Interior Secretary Ken Salazar said the Civilian Conservation Corps that operated during the 1930s could be viewed as a model for what the administration will try to accomplish through its “Veterans Jobs Corps.” He said that the administration will propose spending $1 billion that would be used to put an estimated 20,000 veterans to work restoring habitat and eradicating invasive species, among other activities.
“When one looks back at the legacy of the Civilian Conservation Corps, we take great comfort that those who take on these kinds of activities will leave a lasting legacy for the United States,” Salazar said.
The backdrop of presidential politics is also playing a role in the Obama administration’s new efforts. Several states that will be heavily contested in November have a significant military presence. Veterans will be evaluating specific ways the next White House administration intends to help them.
Administration officials said the initiatives are focused on helping veterans who served in Iraq and Afghanistan. Communities that hire veterans to work as police and firefighters will be given preference in the grants competition. Obama will also seek to increase spending for the grants programs. He will propose an additional $4 billion for the Community Oriented Policing Services program, or COPS. He will propose an additional $1 billion for the firefighter grants.
The administration will also propose a training program designed to help veterans wanting to start their own small businesses.
With GOP lawmakers stressing the need to cut government spending, it remains to be seen how far the proposals will make it in a deeply divided Congress. Many conservatives have in the past voted to cut spending for the COPS program, while Obama is calling for a major expansion. Obama is expected to unveil his proposals Friday at an Arlington, Va., fire station that was one of the first to respond to the attack on the Pentagon on Sept. 11, 2001. Administration officials outlined the proposals in advance of his speech.
Congress also has been focusing on the problem of unemployment among veterans. A House subcommittee on Thursday examined the unemployment rate for those who serve in the National Guard or Reserves. Witnesses estimated that about 1 out of every 5 returning guardsmen is unemployed.
Theodore Daywalt, CEO and president of a jobs board called VetJobs, told lawmakers that veterans who totally separate from the military are for the most part finding work, even in today’s economic environment.
“But if a veteran remains active in the National Guard, they are having a difficult time finding meaningful employment due to the constant call-ups and deployment schedules,” Daywalt said in his written testimony.

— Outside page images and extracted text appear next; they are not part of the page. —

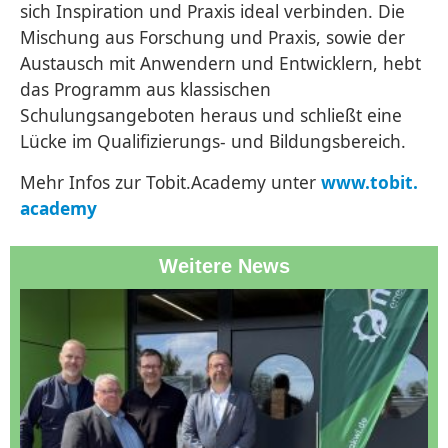
sich Inspiration und Praxis ideal verbinden. Die
Mischung aus Forschung und Praxis, sowie der
Austausch mit Anwendern und Entwicklern, hebt
das Programm aus klassischen
Schulungsangeboten heraus und schließt eine
Lücke im Qualifizierungs- und Bildungsbereich.
Mehr Infos zur Tobit.Academy unter
www.tobit.
academy
Weitere News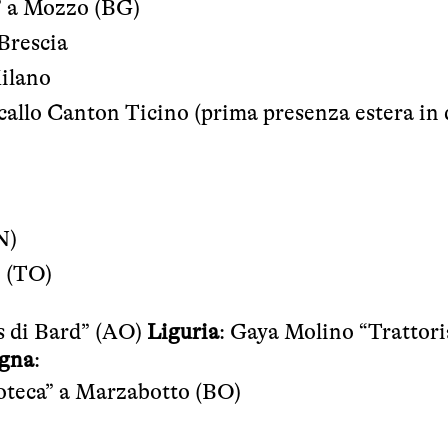
t” a Mozzo (BG)
Brescia
Milano
callo Canton Ticino (prima presenza estera in
N)
o (TO)
as di Bard” (AO)
Liguria
: Gaya Molino “Trattori
gna
:
noteca” a Marzabotto (BO)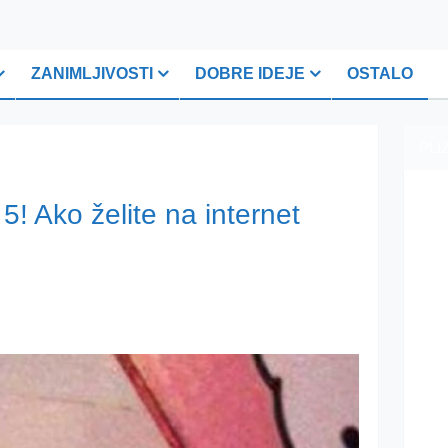
ZANIMLJIVOSTI
DOBRE IDEJE
OSTALO
PLI
! Ako želite na internet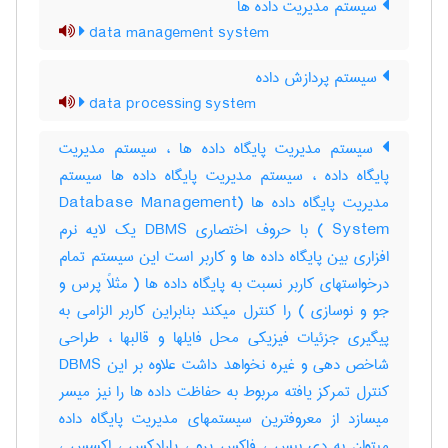
سیستم مدیریت داده ها
data management system
سیستم پردازش داده
data processing system
سیستم مدیریت پایگاه داده ها ، سیستم مدیریت
پایگاه داده ، سیستم مدیریت پایگاه داده ها سیستم
مدیریت پایگاه داده ها (Database Management
System ) با حروف اختصاری DBMS یک لایه نرم
افزاری بین پایگاه داده ها و کاربر است این سیستم تمام
درخواستهای کاربر نسبت به پایگاه داده ها ( مثلاً پرس و
جو و نوسازی ) را کنترل میکند بنابراین کاربر الزامی به
پیگیری جزئیات فیزیکی محل فایلها و قالبها ، طراحی
شاخص دهی و غیره نخواهد داشت علاوه بر این DBMS
کنترل تمرکز یافته مربوط به حفاظت داده ها را نیز میسر
میسازد از معروفترین سیستمهای مدیریت پایگاه داده
میتوان به دی بیس ، فاکس پرو ، پارادکس ، اکسس ،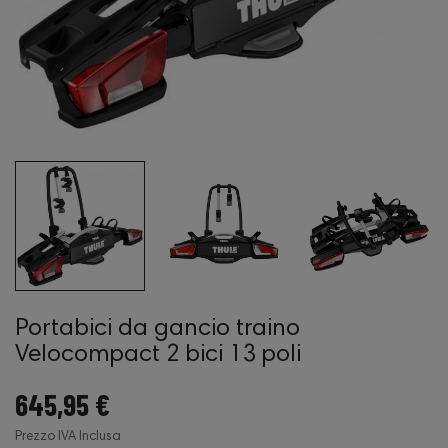
Portabici da gancio traino
Velocompact 2 bici 13 poli
645,95 €
Prezzo IVA Inclusa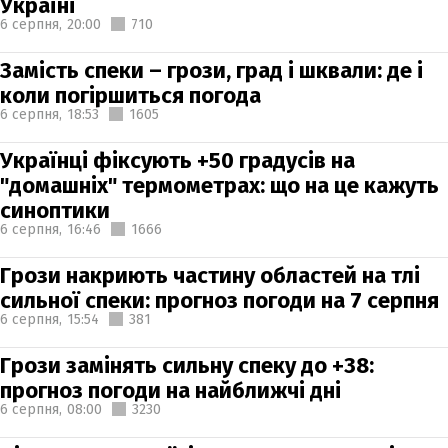
Україні
6 серпня,
20:00
710
Замість спеки – грози, град і шквали: де і
коли погіршиться погода
6 серпня,
18:53
1605
Українці фіксують +50 градусів на
"домашніх" термометрах: що на це кажуть
синоптики
6 серпня,
16:46
1666
Грози накриють частину областей на тлі
сильної спеки: прогноз погоди на 7 серпня
6 серпня,
15:54
381
Грози замінять сильну спеку до +38:
прогноз погоди на найближчі дні
6 серпня,
08:00
3230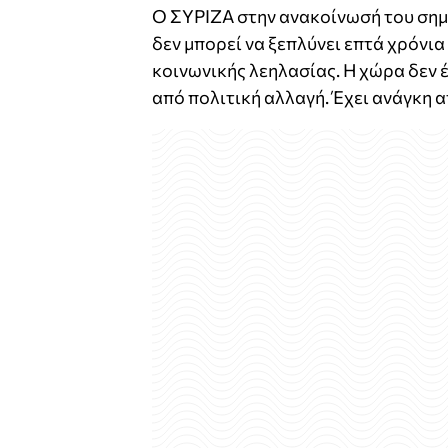
Ο ΣΥΡΙΖΑ στην ανακοίνωσή του ση
δεν μπορεί να ξεπλύνει επτά χρόνι
κοινωνικής λεηλασίας. Η χώρα δεν 
από πολιτική αλλαγή. Έχει ανάγκη α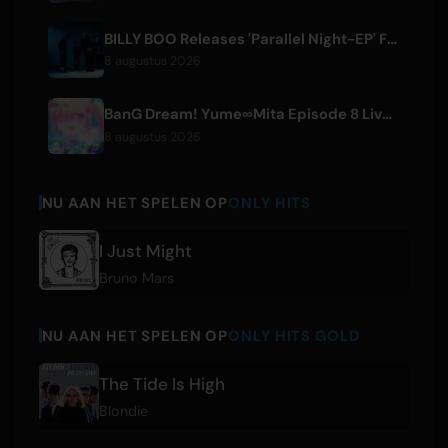
BILLY BOO Releases 'Parallel Night-EP' Featuring TV Drama Theme Song
8 augustus 2026
BanG Dream! Yume∞Mita Episode 8 Live Clip Released
8 augustus 2026
NU AAN HET SPELEN OP
ONLY HITS
I Just Might
Bruno Mars
NU AAN HET SPELEN OP
ONLY HITS GOLD
The Tide Is High
Blondie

Daywalt said some employers have become wary of hiring someone who is called up for as many as 24 months at a time. And the difficulty in finding work has led some guardsmen to volunteer for second or third deployments. He also predicted that the unemployment problem for guardsmen and reservists could get worse as the military downsizes because it will result in more competition when openings do occur.
About 160,000 soldiers leave active duty annually, and some 95,000 members of the National Guard and Reserves join them. The Labor Department already operates some jobs programs to help soldiers with the transition to civilian life. For example, there are employee workshops that help vets with advice on job searches and labor market conditions. The department also provides grants to states that in turn hire workers to conduct job training workshops and reach out to employers on behalf of vets.